### [Records supplied]
----------------------------------------

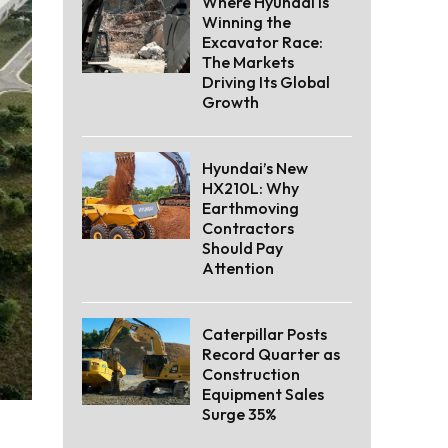
Where Hyundai Is
Winning the
Excavator Race:
The Markets
Driving Its Global
Growth
Hyundai’s New
HX210L: Why
Earthmoving
Contractors
Should Pay
Attention
Caterpillar Posts
Record Quarter as
Construction
Equipment Sales
Surge 35%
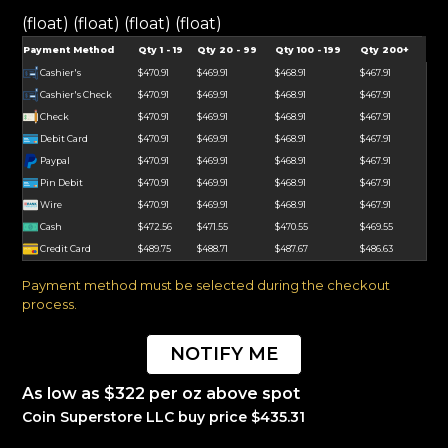
(float) (float) (float) (float)
Payment Method
Qty 1 - 19
Qty 20 - 99
Qty 100 - 199
Qty 200+
Cashier's
$470.91
$469.91
$468.91
$467.91
Cashier's Check
$470.91
$469.91
$468.91
$467.91
Check
$470.91
$469.91
$468.91
$467.91
Debit Card
$470.91
$469.91
$468.91
$467.91
Paypal
$470.91
$469.91
$468.91
$467.91
Pin Debit
$470.91
$469.91
$468.91
$467.91
Wire
$470.91
$469.91
$468.91
$467.91
Cash
$472.56
$471.55
$470.55
$469.55
Credit Card
$489.75
$488.71
$487.67
$486.63
Payment method must be selected during the checkout
process.
NOTIFY ME
As low as $322 per oz above spot
Coin Superstore LLC buy price $435.31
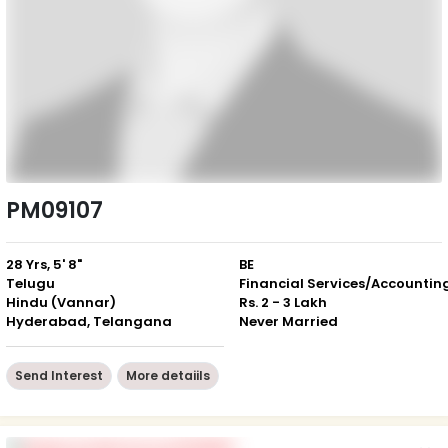
PM09107
28 Yrs, 5' 8"
BE
Telugu
Financial Services/Accountin
Hindu (Vannar)
Rs. 2 - 3 Lakh
Hyderabad, Telangana
Never Married
Send Interest
More detaiils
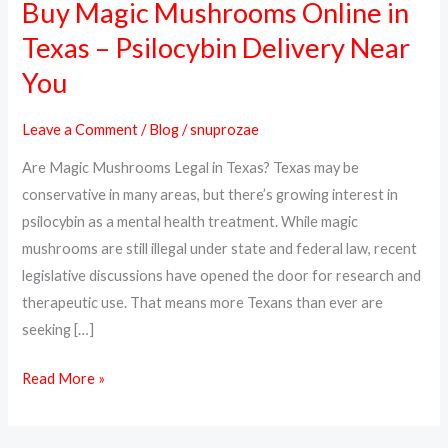
Buy Magic Mushrooms Online in
Buy
Magic
Texas – Psilocybin Delivery Near
Mushrooms
You
Online
in
Leave a Comment
/
Blog
/
snuprozae
Texas
Are Magic Mushrooms Legal in Texas? Texas may be
–
conservative in many areas, but there’s growing interest in
Psilocybin
psilocybin as a mental health treatment. While magic
Delivery
mushrooms are still illegal under state and federal law, recent
Near
legislative discussions have opened the door for research and
You
therapeutic use. That means more Texans than ever are
seeking […]
Read More »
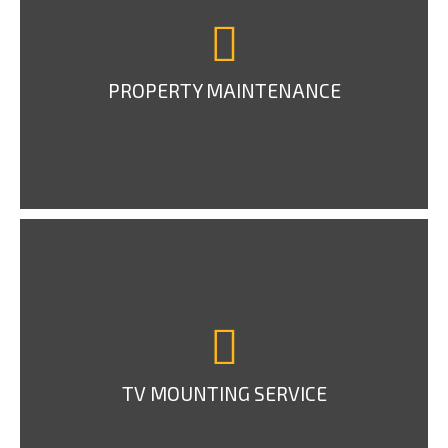
PROPERTY MAINTENANCE
TV MOUNTING SERVICE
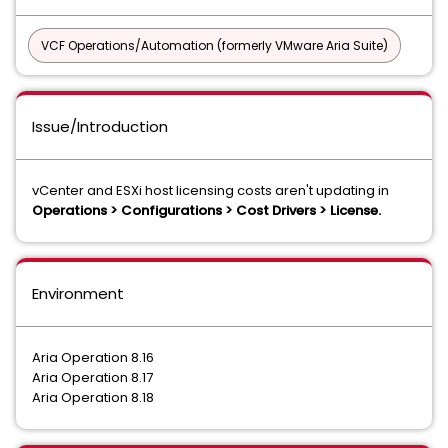
VCF Operations/Automation (formerly VMware Aria Suite)
Issue/Introduction
vCenter and ESXi host licensing costs aren't updating in
Operations > Configurations > Cost Drivers > License.
Environment
Aria Operation 8.16
Aria Operation 8.17
Aria Operation 8.18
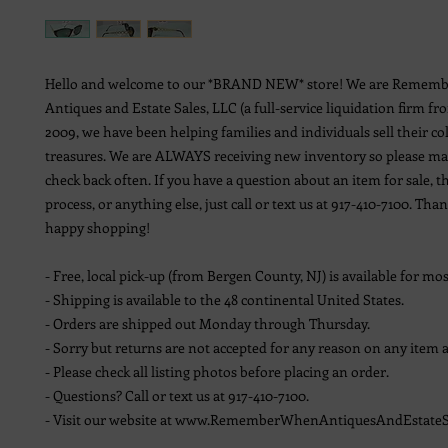
Hello and welcome to our *BRAND NEW* store! We are Remem
Antiques and Estate Sales, LLC (a full-service liquidation firm fr
2009, we have been helping families and individuals sell their co
treasures. We are ALWAYS receiving new inventory so please ma
check back often. If you have a question about an item for sale, t
process, or anything else, just call or text us at 917-410-7100. Th
happy shopping!
- Free, local pick-up (from Bergen County, NJ) is available for mos
- Shipping is available to the 48 continental United States.
- Orders are shipped out Monday through Thursday.
- Sorry but returns are not accepted for any reason on any item a
- Please check all listing photos before placing an order.
- Questions? Call or text us at 917-410-7100.
- Visit our website at www.RememberWhenAntiquesAndEstateS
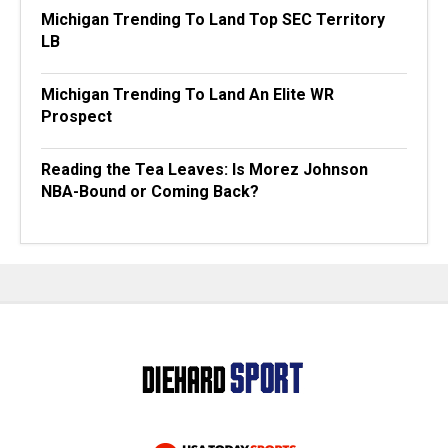
Michigan Trending To Land Top SEC Territory
LB
Michigan Trending To Land An Elite WR
Prospect
Reading the Tea Leaves: Is Morez Johnson
NBA-Bound or Coming Back?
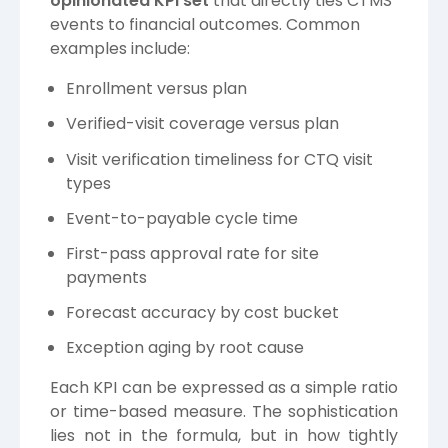
opinionated KPI set
that directly ties CTMS
events to financial outcomes. Common
examples include:
Enrollment versus plan
Verified-visit coverage versus plan
Visit verification timeliness for CTQ visit
types
Event-to-payable cycle time
First-pass approval rate for site
payments
Forecast accuracy by cost bucket
Exception aging by root cause
Each KPI can be expressed as a simple ratio
or time-based measure. The sophistication
lies not in the formula, but in how tightly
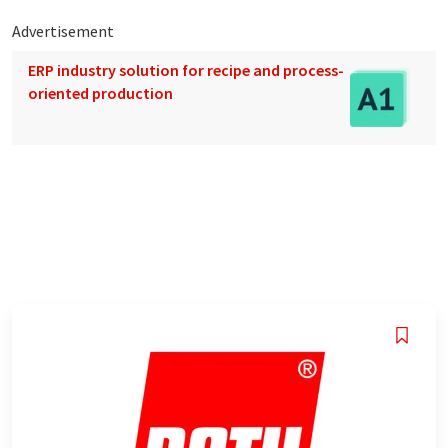
Advertisement
ERP industry solution for recipe and process-
oriented production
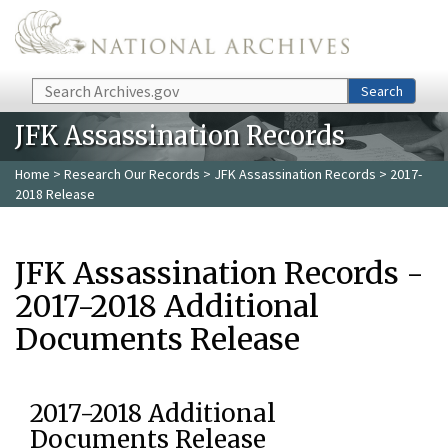
Skip to main content
Search
Search
JFK Assassination Records
Home
>
Research Our Records
>
JFK Assassination Records
> 2017-
2018 Release
JFK Assassination Records -
2017-2018 Additional
Documents Release
2017-2018 Additional
Documents Release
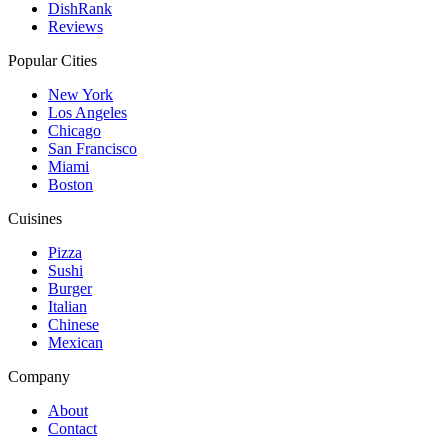
DishRank
Reviews
Popular Cities
New York
Los Angeles
Chicago
San Francisco
Miami
Boston
Cuisines
Pizza
Sushi
Burger
Italian
Chinese
Mexican
Company
About
Contact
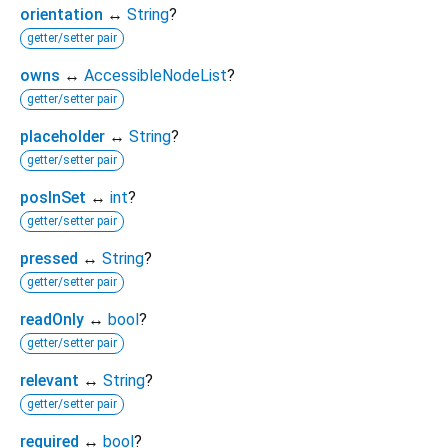
orientation
↔
String
?
getter/setter pair
owns
↔
AccessibleNodeList
?
getter/setter pair
placeholder
↔
String
?
getter/setter pair
posInSet
↔
int
?
getter/setter pair
pressed
↔
String
?
getter/setter pair
readOnly
↔
bool
?
getter/setter pair
relevant
↔
String
?
getter/setter pair
required
↔
bool
?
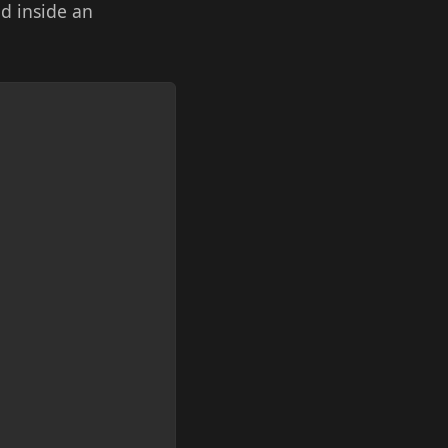
nd inside an
Copy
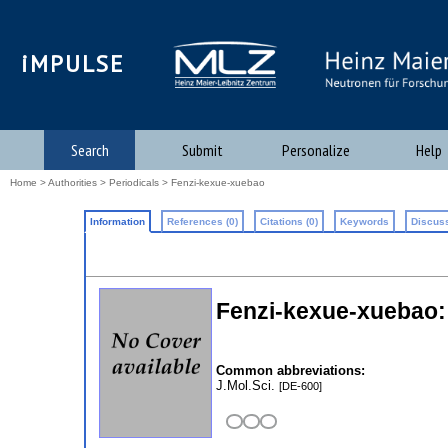
iMPULSE
Search
Submit
Personalize
Help
Home
>
Authorities
>
Periodicals
> Fenzi-kexue-xuebao
Information
References (0)
Citations (0)
Keywords
Discuss
Fenzi-kexue-xuebao: 
Common abbreviations:
J.Mol.Sci.
[DE-600]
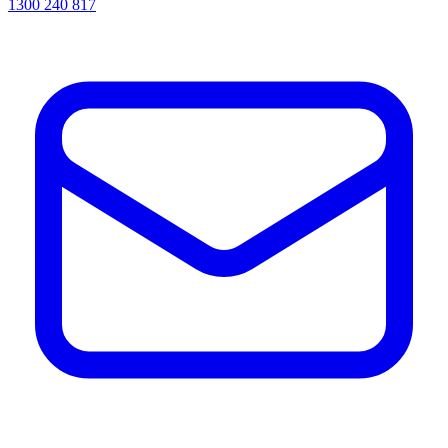
1300 240 817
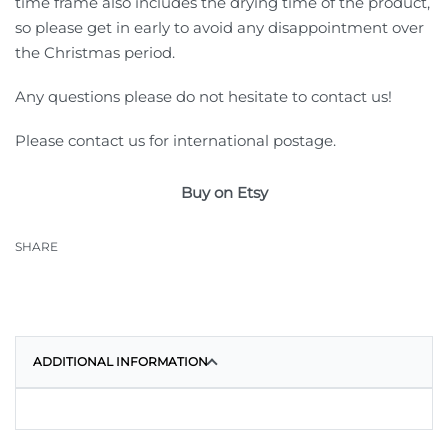
time frame also includes the drying time of the product,
so please get in early to avoid any disappointment over
the Christmas period.
Any questions please do not hesitate to contact us!
Please contact us for international postage.
Buy on Etsy
SHARE
ADDITIONAL INFORMATION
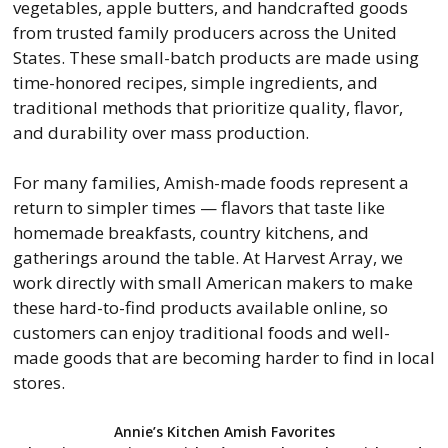
vegetables, apple butters, and handcrafted goods
from trusted family producers across the United
States. These small-batch products are made using
time-honored recipes, simple ingredients, and
traditional methods that prioritize quality, flavor,
and durability over mass production.
For many families, Amish-made foods represent a
return to simpler times — flavors that taste like
homemade breakfasts, country kitchens, and
gatherings around the table. At Harvest Array, we
work directly with small American makers to make
these hard-to-find products available online, so
customers can enjoy traditional foods and well-
made goods that are becoming harder to find in local
stores.
Annie’s Kitchen Amish Favorites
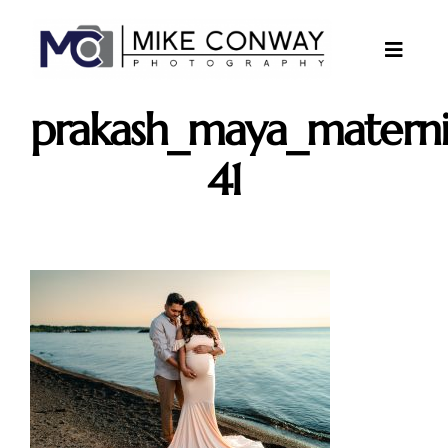
Skip
to
content
Toggle
Naviga
About
prakash_maya_materni
Gallery
41
Investments
Contact
Client Area
Testimonials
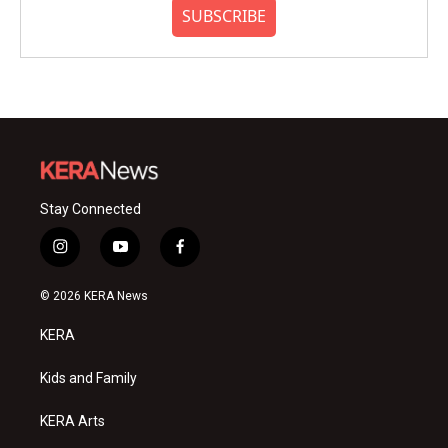
SUBSCRIBE
Stay Connected
i
y
f
n
o
a
s
u
c
© 2026 KERA News
t
t
e
a
u
b
KERA
g
b
o
r
e
o
a
k
Kids and Family
m
KERA Arts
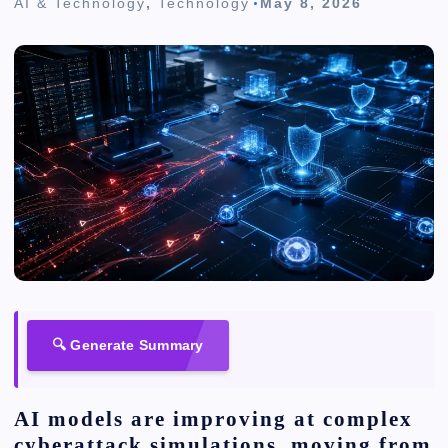
AI & Technology
,
Technology
May 8, 2026
🔍 Generate Summary
AI models are improving at complex
cyberattack simulations, moving from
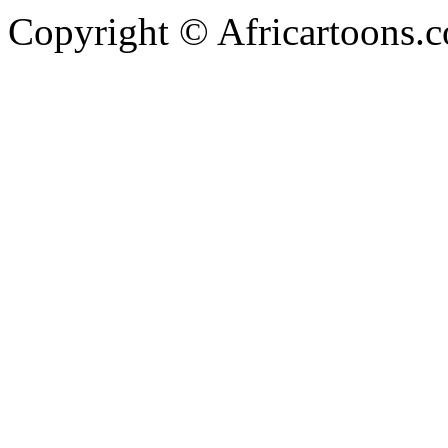
Copyright © Africartoons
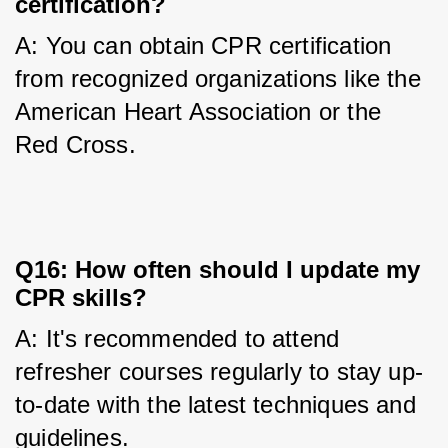
certification?
A: You can obtain CPR certification 
from recognized organizations like the 
American Heart Association or the 
Red Cross.
Q16: How often should I update my
CPR skills?
A: It's recommended to attend 
refresher courses regularly to stay up-
to-date with the latest techniques and 
guidelines.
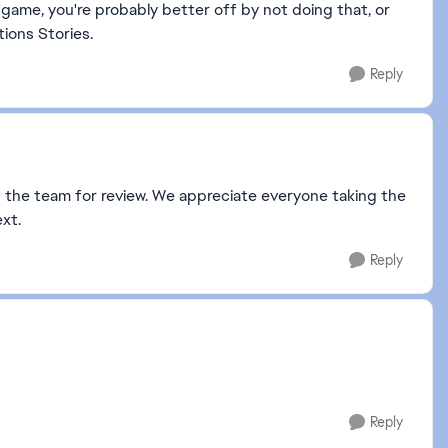
game, you're probably better off by not doing that, or
tions Stories.
Reply
 the team for review. We appreciate everyone taking the
xt.
Reply
Reply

----------------------------------------

Check each line in the records for the word "find" and say how many have it, with nothing else.

2